Due diligence is a thorough review of the different aspects of a company to ensure that the company is in good order and according to the buyer’s expectations. As investors, we always use due diligence before making the final investment decision.
Due diligence of a Software-as-a-Service (SaaS) company is all about identifying risks and potential – it enables the buyer to gain a comprehensive understanding of the business about to be acquired. The due diligence process involves investigating a company’s commercial, financial, legal, technical, and organizational aspects and often requires assistance from third-party advisors. In this article, we will cover the main aspects of the due diligence process of a Business-To-Business (B2B) SaaS company and what you should prepare for when either being acquired or acquiring a company.
Written by: Eirik Hjelmeland, Investment Manager at Viking Venture
Commercial due diligence (“CDD”) involves a broad range of topics and explores a company’s external and internal commercial positioning.
The external investigation covers the market, including size, growth, drivers, and the competitive landscape. These analyses are important for understanding market dynamics, competitive intensity, and the likelihood of future success. Key questions include expectations for growth among existing customers, whether any regulations will impact the market, what percentage of potential customers already have a solution, how tough the competition is for new customers, and the company’s competitive advantages. The focus is on mapping out risks and potential upside.

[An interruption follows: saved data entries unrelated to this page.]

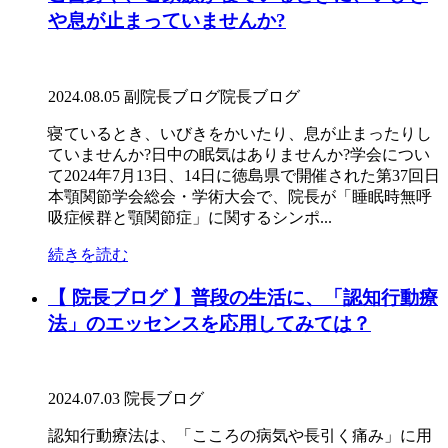
や息が止まっていませんか?
2024.08.05
副院長ブログ
院長ブログ
寝ているとき、いびきをかいたり、息が止まったりし
ていませんか?日中の眠気はありませんか?学会につい
て2024年7月13日、14日に徳島県で開催された第37回日
本顎関節学会総会・学術大会で、院長が「睡眠時無呼
吸症候群と顎関節症」に関するシンポ...
続きを読む
【 院長ブログ 】普段の生活に、「認知行動療
法」のエッセンスを応用してみては？
2024.07.03
院長ブログ
認知行動療法は、「こころの病気や長引く痛み」に用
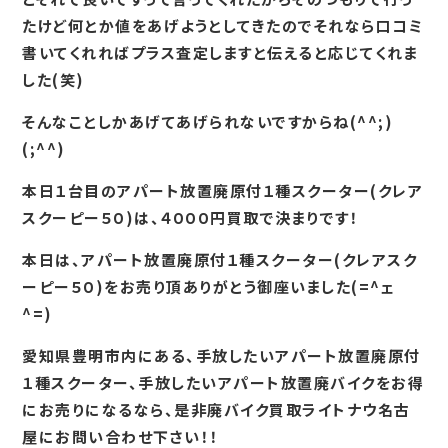
たけど何とか値をあげようとしてきたのでそれなら口コミ
書いてくれればプラス査定しますと伝えると応じてくれま
した(笑)
そんなことしかあげてあげられないですからね(^^;)
(;^^)
本日１台目のアパート放置廃原付１種スクーター(クレア
スクーピー５０)は、４０００円買取で決まりです！
本日は、アパート放置廃原付１種スクーター(クレアスク
ーピー５０)をお売り頂ありがとう御座いました(=^ェ
^=)
愛知県豊明市内にある、手放したいアパート放置廃原付
１種スクーター、手放したいアパート放置廃バイクをお得
にお売りになるなら、是非廃バイク買取ライトナウ名古
屋にお問い合わせ下さい！！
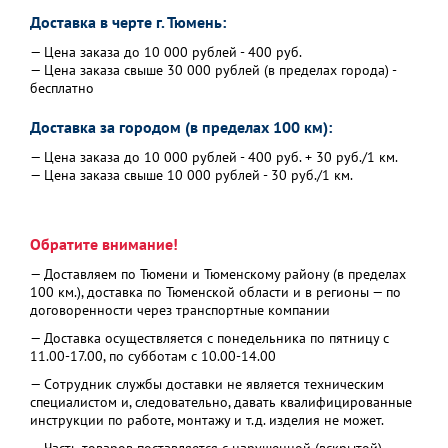
Доставка в черте г. Тюмень:
— Цена заказа до 10 000 рублей - 400 руб.
— Цена заказа свыше 30 000 рублей (в пределах города) -
бесплатно
Доставка за городом (в пределах 100 км):
— Цена заказа до 10 000 рублей - 400 руб. + 30 руб./1 км.
— Цена заказа свыше 10 000 рублей - 30 руб./1 км.
Обратите внимание!
— Доставляем по Тюмени и Тюменскому району (в пределах
100 км.), доставка по Тюменской области и в регионы — по
договоренности через транспортные компании
— Доставка осуществляется с понедельника по пятницу с
11.00-17.00, по субботам с 10.00-14.00
— Сотрудник службы доставки не является техническим
специалистом и, следовательно, давать квалифицированные
инструкции по работе, монтажу и т.д. изделия не может.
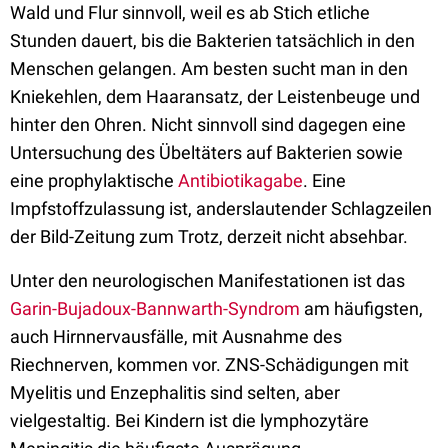
Wald und Flur sinnvoll, weil es ab Stich etliche
Stunden dauert, bis die Bakterien tatsächlich in den
Menschen gelangen. Am besten sucht man in den
Kniekehlen, dem Haaransatz, der Leistenbeuge und
hinter den Ohren. Nicht sinnvoll sind dagegen eine
Untersuchung des Übeltäters auf Bakterien sowie
eine prophylaktische
Antibiotikagabe
. Eine
Impfstoffzulassung ist, anderslautender Schlagzeilen
der Bild-Zeitung zum Trotz, derzeit nicht absehbar.
Unter den neurologischen Manifestationen ist das
Garin-Bujadoux-Bannwarth-Syndrom
am häufigsten,
auch Hirnnervausfälle, mit Ausnahme des
Riechnerven, kommen vor. ZNS-Schädigungen mit
Myelitis und Enzephalitis sind selten, aber
vielgestaltig. Bei Kindern ist die lymphozytäre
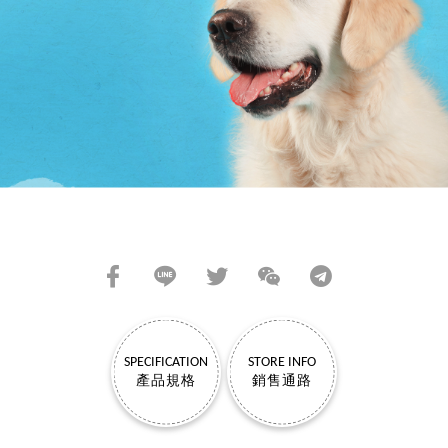
SHARE TO FRIENDS
SPECIFICATION
STORE INFO
產品規格
銷售通路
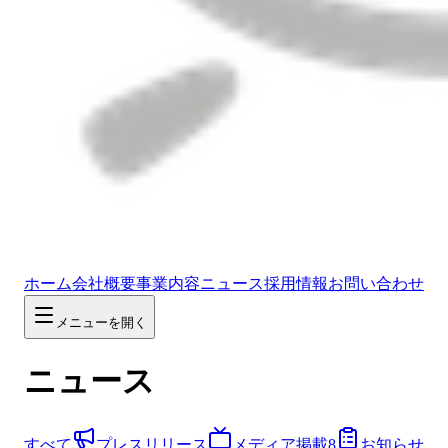
ホーム
会社概要
事業内容
ニュース
採用情報
お問い合わせ
メニューを開く
ニュース
すべて
プレスリリース
メディア掲載
8
お知らせ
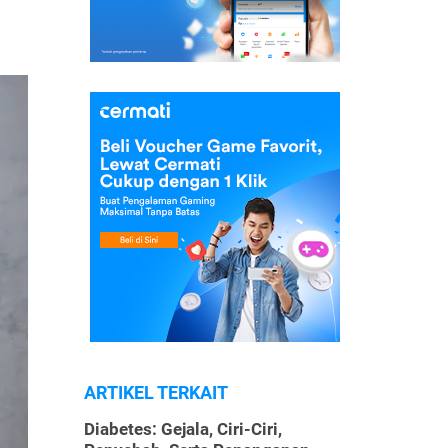
ARTIKEL TERKAIT
Diabetes: Gejala, Ciri-Ciri,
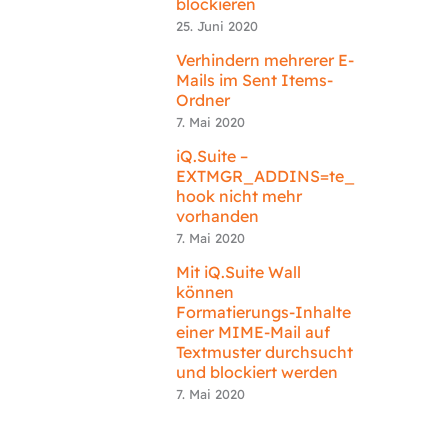
blockieren
25. Juni 2020
Verhindern mehrerer E-
Mails im Sent Items-
Ordner
7. Mai 2020
iQ.Suite –
EXTMGR_ADDINS=te_
hook nicht mehr
vorhanden
7. Mai 2020
Mit iQ.Suite Wall
können
Formatierungs-Inhalte
einer MIME-Mail auf
Textmuster durchsucht
und blockiert werden
7. Mai 2020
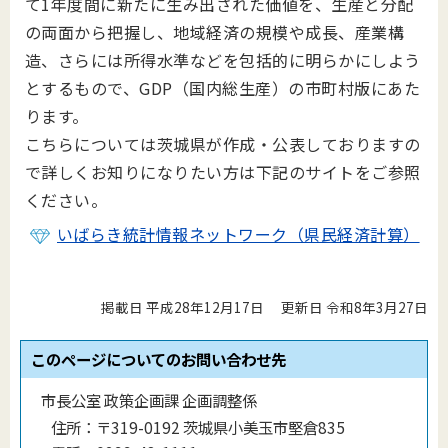
て1年度間に新たに生み出された価値を、生産と分配
の両面から把握し、地域経済の規模や成長、産業構
造、さらには所得水準などを包括的に明らかにしよう
とするもので、GDP（国内総生産）の市町村版にあた
ります。
こちらについては茨城県が作成・公表しておりますの
で詳しくお知りになりたい方は下記のサイトをご参照
ください。
いばらき統計情報ネットワーク（県民経済計算）
掲載日 平成28年12月17日
更新日 令和8年3月27日
このページについてのお問い合わせ先
市長公室 政策企画課 企画調整係
住所：
〒319-0192 茨城県小美玉市堅倉835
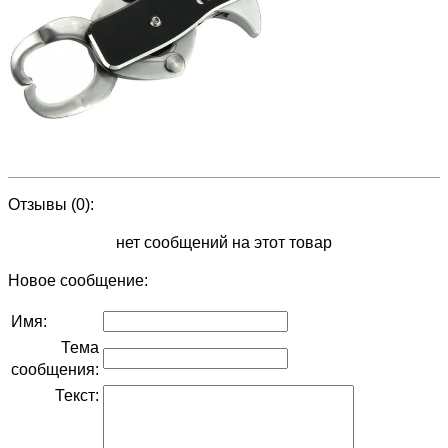
Отзывы (0):
нет сообщений на этот товар
Новое сообщение:
Имя:
Тема
сообщения:
Текст:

The internal investigation focuses on analyzing the company’s capabilities. We spend much time understanding the efficiency and maturity of the company’s sales processes. As stated in several articles and webinars, it is crucial to understand the scalability of the sales engine. Hiring more sales and marketing reps is a waste of money if it doesn’t scale. This work stream also involves an analysis of the company’s general operational efficiency and understanding of the composition of the customer base as well as development and characteristics.
Customer interviews form a critical workstream in the commercial due diligence. At Viking Venture, we always conduct 20 to 25 customer interviews as part of our commercial due diligence. This is the best way to understand how good a company’s software really is. What the management says during the product demo is one thing, but the real insight lies with the customers. Customer interviews also provide important input to the market and competitor analyses.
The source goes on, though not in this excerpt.